- [Exercise aim]: Pull each line holding "vena" out of the entries below.

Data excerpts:
BEGIN

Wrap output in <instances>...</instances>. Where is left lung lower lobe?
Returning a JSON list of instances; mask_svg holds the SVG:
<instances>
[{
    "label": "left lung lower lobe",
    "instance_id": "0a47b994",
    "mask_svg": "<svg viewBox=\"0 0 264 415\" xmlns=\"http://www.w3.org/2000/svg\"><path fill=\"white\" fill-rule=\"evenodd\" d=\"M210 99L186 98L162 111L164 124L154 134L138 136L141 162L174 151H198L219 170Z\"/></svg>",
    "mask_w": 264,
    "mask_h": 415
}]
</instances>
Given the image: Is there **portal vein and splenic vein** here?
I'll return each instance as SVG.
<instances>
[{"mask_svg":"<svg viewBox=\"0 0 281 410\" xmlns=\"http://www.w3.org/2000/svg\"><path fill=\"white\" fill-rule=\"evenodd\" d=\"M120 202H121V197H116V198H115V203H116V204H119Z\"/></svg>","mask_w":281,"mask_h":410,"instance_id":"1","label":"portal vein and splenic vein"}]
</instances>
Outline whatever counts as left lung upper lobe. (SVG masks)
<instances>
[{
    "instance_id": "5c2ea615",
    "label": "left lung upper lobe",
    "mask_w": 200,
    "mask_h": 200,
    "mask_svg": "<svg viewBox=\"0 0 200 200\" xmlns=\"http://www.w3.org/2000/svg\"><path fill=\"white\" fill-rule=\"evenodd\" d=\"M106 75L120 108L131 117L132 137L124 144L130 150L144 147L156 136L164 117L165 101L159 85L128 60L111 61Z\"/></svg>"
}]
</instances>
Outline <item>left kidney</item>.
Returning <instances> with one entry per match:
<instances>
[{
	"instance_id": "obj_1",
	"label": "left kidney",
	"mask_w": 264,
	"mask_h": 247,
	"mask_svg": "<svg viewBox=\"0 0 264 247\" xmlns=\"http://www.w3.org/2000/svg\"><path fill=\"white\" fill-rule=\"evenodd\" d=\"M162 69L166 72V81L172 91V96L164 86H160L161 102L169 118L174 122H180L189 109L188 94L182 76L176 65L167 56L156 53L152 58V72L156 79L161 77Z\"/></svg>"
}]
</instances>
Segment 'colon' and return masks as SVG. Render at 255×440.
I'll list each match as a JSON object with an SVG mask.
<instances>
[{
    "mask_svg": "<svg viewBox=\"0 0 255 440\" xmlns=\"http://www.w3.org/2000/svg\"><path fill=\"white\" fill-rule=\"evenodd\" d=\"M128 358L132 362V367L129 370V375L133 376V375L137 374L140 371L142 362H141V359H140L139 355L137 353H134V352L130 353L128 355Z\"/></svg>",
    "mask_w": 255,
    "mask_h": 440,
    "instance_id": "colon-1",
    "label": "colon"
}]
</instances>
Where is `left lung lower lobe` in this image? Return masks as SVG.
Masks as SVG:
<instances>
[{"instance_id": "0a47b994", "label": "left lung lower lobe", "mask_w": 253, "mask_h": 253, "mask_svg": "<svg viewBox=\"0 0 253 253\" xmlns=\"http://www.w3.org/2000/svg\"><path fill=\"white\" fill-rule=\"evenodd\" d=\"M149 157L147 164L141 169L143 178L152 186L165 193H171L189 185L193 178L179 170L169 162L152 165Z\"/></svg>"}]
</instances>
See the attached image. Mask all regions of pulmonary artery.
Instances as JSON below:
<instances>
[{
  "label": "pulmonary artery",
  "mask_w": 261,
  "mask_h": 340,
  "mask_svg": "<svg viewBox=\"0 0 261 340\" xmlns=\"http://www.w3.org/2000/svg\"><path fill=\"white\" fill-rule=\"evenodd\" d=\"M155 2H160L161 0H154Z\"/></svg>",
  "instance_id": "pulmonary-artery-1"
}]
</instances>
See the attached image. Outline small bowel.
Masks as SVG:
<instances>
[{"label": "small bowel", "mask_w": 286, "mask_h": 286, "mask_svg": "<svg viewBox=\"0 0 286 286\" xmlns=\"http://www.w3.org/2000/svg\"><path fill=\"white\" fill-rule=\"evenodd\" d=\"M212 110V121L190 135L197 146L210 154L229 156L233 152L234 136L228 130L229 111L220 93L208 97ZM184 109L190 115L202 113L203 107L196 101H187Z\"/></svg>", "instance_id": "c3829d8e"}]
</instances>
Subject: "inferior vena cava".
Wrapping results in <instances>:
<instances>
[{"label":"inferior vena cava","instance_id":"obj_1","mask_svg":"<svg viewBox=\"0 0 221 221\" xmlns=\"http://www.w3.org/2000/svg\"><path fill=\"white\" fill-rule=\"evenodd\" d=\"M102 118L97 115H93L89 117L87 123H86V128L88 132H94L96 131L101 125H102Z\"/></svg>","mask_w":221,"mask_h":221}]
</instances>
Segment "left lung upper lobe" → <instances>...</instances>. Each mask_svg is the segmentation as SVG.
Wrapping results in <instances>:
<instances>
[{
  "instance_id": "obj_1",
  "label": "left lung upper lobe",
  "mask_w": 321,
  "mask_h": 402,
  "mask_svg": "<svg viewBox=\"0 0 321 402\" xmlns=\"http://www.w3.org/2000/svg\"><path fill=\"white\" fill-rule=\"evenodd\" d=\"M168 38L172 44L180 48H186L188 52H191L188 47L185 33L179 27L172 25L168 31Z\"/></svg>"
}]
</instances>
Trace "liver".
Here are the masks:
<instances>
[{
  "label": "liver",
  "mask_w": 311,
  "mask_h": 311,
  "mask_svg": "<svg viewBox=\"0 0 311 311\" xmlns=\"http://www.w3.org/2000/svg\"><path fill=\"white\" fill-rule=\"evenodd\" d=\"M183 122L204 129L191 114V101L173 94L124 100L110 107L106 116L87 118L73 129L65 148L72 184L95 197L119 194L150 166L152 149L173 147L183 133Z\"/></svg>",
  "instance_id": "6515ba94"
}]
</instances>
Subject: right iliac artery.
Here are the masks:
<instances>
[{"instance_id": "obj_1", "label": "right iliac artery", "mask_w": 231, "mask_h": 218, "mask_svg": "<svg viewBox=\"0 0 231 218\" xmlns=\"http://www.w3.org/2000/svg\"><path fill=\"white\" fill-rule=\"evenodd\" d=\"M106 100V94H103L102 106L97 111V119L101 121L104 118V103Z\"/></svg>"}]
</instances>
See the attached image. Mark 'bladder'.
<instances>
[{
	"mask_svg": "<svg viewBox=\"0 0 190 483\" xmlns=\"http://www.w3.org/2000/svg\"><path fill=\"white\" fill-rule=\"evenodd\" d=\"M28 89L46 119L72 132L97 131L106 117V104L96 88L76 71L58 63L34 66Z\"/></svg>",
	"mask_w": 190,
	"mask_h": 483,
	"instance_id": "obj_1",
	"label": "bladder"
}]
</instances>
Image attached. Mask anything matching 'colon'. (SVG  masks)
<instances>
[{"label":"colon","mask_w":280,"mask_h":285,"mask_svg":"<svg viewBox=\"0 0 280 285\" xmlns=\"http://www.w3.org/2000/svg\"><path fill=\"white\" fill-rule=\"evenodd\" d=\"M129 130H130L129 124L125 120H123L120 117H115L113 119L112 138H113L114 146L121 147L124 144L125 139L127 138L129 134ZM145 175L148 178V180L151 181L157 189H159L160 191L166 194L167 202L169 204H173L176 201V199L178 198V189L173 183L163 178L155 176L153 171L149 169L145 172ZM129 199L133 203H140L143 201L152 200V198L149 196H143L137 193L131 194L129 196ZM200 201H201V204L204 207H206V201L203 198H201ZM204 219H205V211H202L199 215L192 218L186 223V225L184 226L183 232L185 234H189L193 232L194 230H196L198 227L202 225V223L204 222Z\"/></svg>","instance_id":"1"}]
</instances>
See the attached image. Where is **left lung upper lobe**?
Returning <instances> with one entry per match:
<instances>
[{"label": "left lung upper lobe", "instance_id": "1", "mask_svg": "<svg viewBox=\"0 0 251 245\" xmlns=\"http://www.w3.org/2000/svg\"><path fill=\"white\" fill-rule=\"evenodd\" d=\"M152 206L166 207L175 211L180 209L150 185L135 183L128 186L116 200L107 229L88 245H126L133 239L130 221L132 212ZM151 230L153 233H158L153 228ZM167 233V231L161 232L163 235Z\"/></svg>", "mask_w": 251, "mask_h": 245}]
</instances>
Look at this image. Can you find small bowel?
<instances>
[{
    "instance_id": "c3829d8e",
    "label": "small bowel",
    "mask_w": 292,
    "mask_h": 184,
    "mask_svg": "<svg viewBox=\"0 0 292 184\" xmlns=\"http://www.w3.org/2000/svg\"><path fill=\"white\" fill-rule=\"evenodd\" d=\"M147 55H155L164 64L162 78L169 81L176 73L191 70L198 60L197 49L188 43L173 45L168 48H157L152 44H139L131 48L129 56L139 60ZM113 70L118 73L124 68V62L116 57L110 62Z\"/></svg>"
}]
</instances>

END

- [Reply to the exercise]:
Subject: "inferior vena cava".
[{"label":"inferior vena cava","instance_id":"obj_1","mask_svg":"<svg viewBox=\"0 0 221 221\" xmlns=\"http://www.w3.org/2000/svg\"><path fill=\"white\" fill-rule=\"evenodd\" d=\"M102 118L97 115H93L89 117L87 123H86V128L88 132H94L96 131L101 125H102Z\"/></svg>","mask_w":221,"mask_h":221}]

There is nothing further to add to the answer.